I continue to get upload failures for some of the CPDN files. I resort to using the backup file/proxy server on the dial up to finish off the uploads for these. I also had one for GPUgrid this morning. I think its an ISP fault but they don't seem to have a clue. It only seems to happen on the big uploads (CPDN and GPUgrid have 12Mb plus result files) and even then some work fine and others repeatedly get stuck at the same point.


BOINC testing
We got 7.3.15 this week. which had a few minor tweaks since 7.3.11. They put a change into .14 to abort work that exceeded the memory limits and then decided to remove that change in .15 as it was aborting too much work (pretty much all projects seem to underestimate how much memory their work units need).

Collatz have said they were going to rewrite all their apps in COBOL, remove all optimisations and make only 32 bit apps to put everybody on an equal footing. This was of course an April fools day joke.


Pi work
Last week I tried to upgrade one of the Pi's from Debian Weezy (the current release) to Debian Jessie (the testing release) so I could get a more up to date BOINC client. The latest Jessie BOINC client is 7.2.42. So after adding the Jessie repo to my apt configuration file and then doing an "apt-get update" followed by "apt-get upgrade" it downloaded a heap of files and started installing until it ran into libcurl I think and then complained it was the wrong version. I couldn't get it past that so I had to restore the image I made before starting.

I am aware that Loctus of Borg also had a repo which has a few BOINC related things in there such as the BOINC client (without manager), BOINCtui and the Seti multi-beam app. It seems he has BOINC 7.2.33 so its not as up to date as the Debian Jessie version. The only other way to do it is get the source and compile my own version.

From reading the Raspberry Pi forums it looks like Debian Jessie is expected to get released some time in November 2014.

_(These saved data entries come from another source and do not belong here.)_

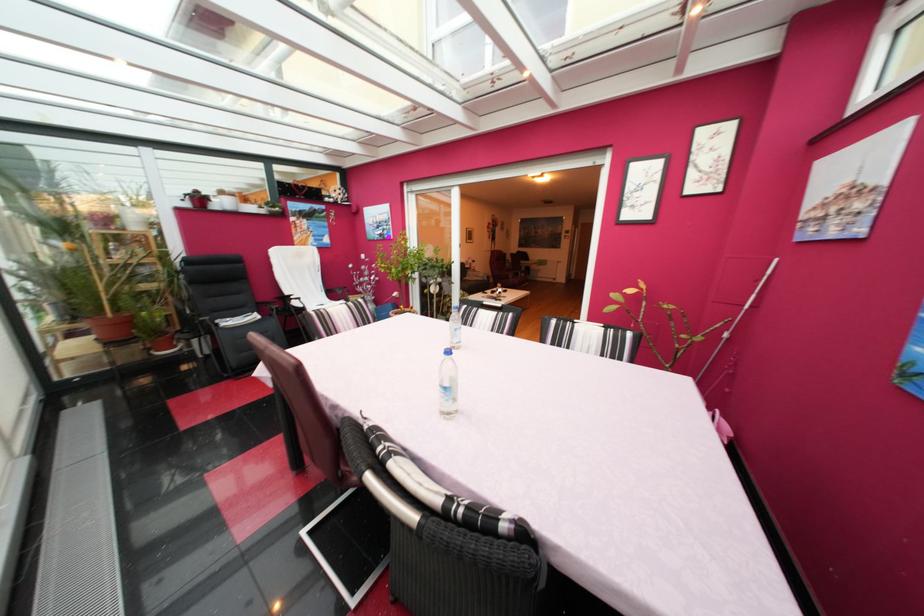 Find where to pull the sliding door handle. Please return your answer as a coordinate pair (x, y).

(737, 317) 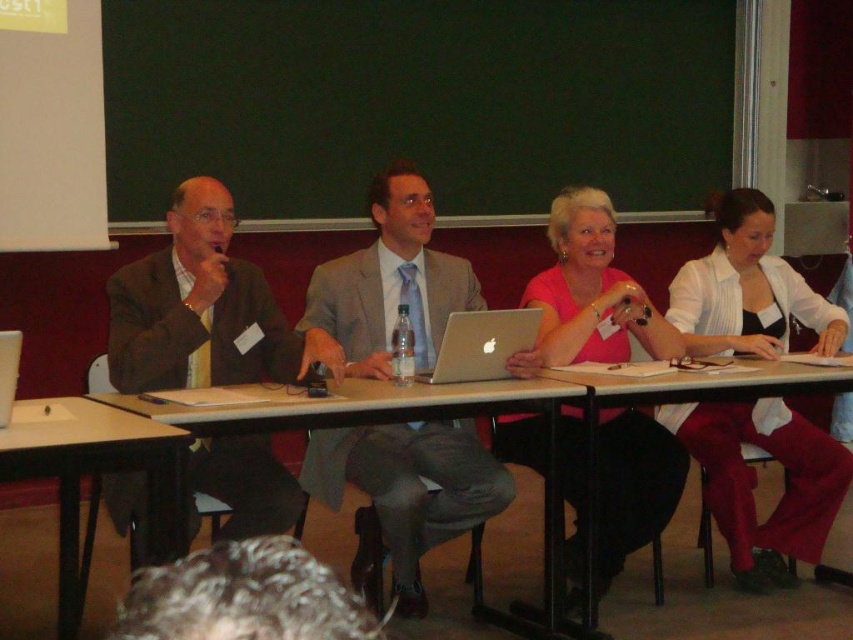 Question: Does white plastic table at center appear over wooden table at lower left?

Choices:
 (A) no
 (B) yes

Answer: (A)

Question: Among these objects, which one is farthest from the camera?

Choices:
 (A) light gray suit at center
 (B) wooden table at lower left

Answer: (A)

Question: Among these points, which one is nearest to the camera?

Choices:
 (A) (555, 602)
 (B) (496, 352)
 (C) (727, 538)

Answer: (B)

Question: Where is pink matte shirt at center located in relation to silver metallic laptop at center in the image?

Choices:
 (A) below
 (B) above

Answer: (A)

Question: From the image, what is the correct spatial relationship of light gray suit at center in relation to wooden table at lower left?

Choices:
 (A) below
 (B) above

Answer: (B)

Question: Considering the real-world distances, which object is farthest from the wooden table at lower left?

Choices:
 (A) matte brown suit at left
 (B) pink matte shirt at center

Answer: (B)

I had to re-image one of the Raspberry Pi's this weekend. The same Pi that I tried upgrading to Jessie the week before. I took a copy of one of the other Pi's that was working fine and then wrote that to the offending Pi's SD card. I then had to remove BOINC from it so it doesn't use the same computer Id and then reinstall from the repository. After that I reattached to the projects and merge the old and new computer Id's.

4 comments:

Unknown said...

I have been running Jessie on the Pi for a few weeks now using the repository Boinc 7.2.42 and Manager,

a little known fact, the repository Seti 7.19 app is about twice the speed of the Daniel Carrion app, althrough still slow, about 6 and a half days for a Normal AR Wu at Stock Clock,
If you want a quick rundown of steps to compile Boinc PM me somewhere and i'll supply them.

Claggy

Unknown said...

I have been running Jessie on the Pi for a few weeks now using the repository Boinc 7.2.42 and Manager,

a little known fact, the repository Seti 7.19 app is about twice the speed of the Daniel Carrion app, althrough still slow, about 6 and a half days for a Normal AR Wu at Stock Clock,
If you want a quick rundown of steps to compile Boinc PM me somewhere and i'll supply them.

Claggy

Mark G James said...

Hi Claggy, how did you upgrade to Debian Jessie? Did you do the same as I did or is there some other trick to it. Given I had to re-image it anyway it's possible that it was already corrupted which might be why the upgrade failed.

Unknown said...

I followed this post:



http://www.raspberrypi.org/forums/viewtopic.php?p=522344#p522344



You have to update
/etc/apt/sources.list
change wheezy to Jessie.


I used a fresh install from NOOBS of Raspbian, I can't remember if I updated it, then I changed the sources.list entry,
there were lots of downloads, and it took some time to update,
and there was a least one warning about something being broken, and the check the installation suggested didn't reveal anything.